Travelling the network

Cabra (Córdoba)


Cabra is an Andalusian town in the province of Córdoba with a population of around 21,000 and an area of 229 km². Located in the geographical centre of Andalusia and the Sierras Subbéticas natural park, Cabra is a historic town, famous for its Baroque monuments.

It is one of the oldest towns in the region, where evidence points to the earliest human presence dating to the Palaeolithic. The Romans occupied the area in the third century BC and developed the town centre, then called “Igabrum”. It was also during this era that cereal and olive oil production and quarrying commenced. The Visigoths would shape the town from a religious standpoint, which was an episcopal see and is believed to have lasted even after the Almoravid occupation.


The Moorish walls and castle overlook the old town. Within the walled area stands Cabra’s most important religious building: La Asunción y los Ángeles church, which was built on the site of a mosque.

Baroque dominates the town’s streets and decorates its houses and churches. Los Recursos, Santo Domingo, Los Agustinos and San Juan Bautista churches are just some of the heritage sites worth visiting.

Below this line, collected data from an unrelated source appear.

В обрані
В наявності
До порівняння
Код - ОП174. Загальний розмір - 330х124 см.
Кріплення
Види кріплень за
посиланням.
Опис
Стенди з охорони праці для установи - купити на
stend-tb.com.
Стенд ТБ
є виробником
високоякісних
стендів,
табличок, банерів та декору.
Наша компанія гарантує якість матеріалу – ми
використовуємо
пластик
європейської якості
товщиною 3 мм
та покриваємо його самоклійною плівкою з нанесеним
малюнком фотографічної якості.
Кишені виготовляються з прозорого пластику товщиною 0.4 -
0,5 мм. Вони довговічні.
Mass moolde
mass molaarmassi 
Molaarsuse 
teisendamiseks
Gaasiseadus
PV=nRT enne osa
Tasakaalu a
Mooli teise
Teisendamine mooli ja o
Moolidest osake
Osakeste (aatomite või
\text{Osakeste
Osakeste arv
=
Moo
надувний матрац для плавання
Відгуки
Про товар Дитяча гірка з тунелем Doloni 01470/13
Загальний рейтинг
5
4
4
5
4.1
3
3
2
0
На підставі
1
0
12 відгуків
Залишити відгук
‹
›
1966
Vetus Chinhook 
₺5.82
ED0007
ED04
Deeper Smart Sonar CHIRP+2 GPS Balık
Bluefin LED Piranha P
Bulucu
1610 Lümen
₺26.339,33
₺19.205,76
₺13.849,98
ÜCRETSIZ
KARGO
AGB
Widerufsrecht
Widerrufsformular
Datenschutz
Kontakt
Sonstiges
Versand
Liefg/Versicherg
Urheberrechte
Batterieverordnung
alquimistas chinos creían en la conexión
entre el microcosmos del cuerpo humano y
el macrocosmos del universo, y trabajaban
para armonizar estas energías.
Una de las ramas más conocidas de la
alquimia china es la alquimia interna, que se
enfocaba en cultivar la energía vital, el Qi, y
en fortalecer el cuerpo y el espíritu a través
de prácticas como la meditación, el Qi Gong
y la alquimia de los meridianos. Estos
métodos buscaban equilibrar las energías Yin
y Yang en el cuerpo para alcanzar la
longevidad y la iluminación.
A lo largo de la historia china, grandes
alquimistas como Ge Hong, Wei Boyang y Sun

La Villa or El Cerro neighbourhoods are a real highlight and ideal for wandering their cobbled streets lined with whitewashed houses with colourful floral arrangements spilling from balconies.

Cabra is not only famed for its architectural heritage. Its surrounding countryside –marked by a never-ending sea of olive groves– is one of the most important contributions to the province of Córdoba’s natural heritage.


Holy Week is the most important moment on Cabra’s events calendar, during which 29 brotherhoods, centuries-old traditions and art flood the town’s streets. A tradition kept alive through the figures of Jews and Romans and the sound of drums and trumpets. A unique tradition involving abejorros, elongated trumpets that sound their deep tone to announce the processions’ passing. The sculptures that are paraded through the town’s streets were produced in the seventeenth and eighteenth centuries and are renowned for their intense dramatic expressions and artistic and devotional interest.

In addition to Holy Week, the town also celebrates several pilgrimages to the La Virgen de la Sierra chapel, in the higher part of the town. The most popular are “La Bajá” on 4 September, during which the Virgin Mary sculpture is carried from the chapel down to the town, and the “Romería del Costalero” (the Costaleros’ Pilgrimage) on the last Sunday in October, when the sculpture is taken back up to her chapel.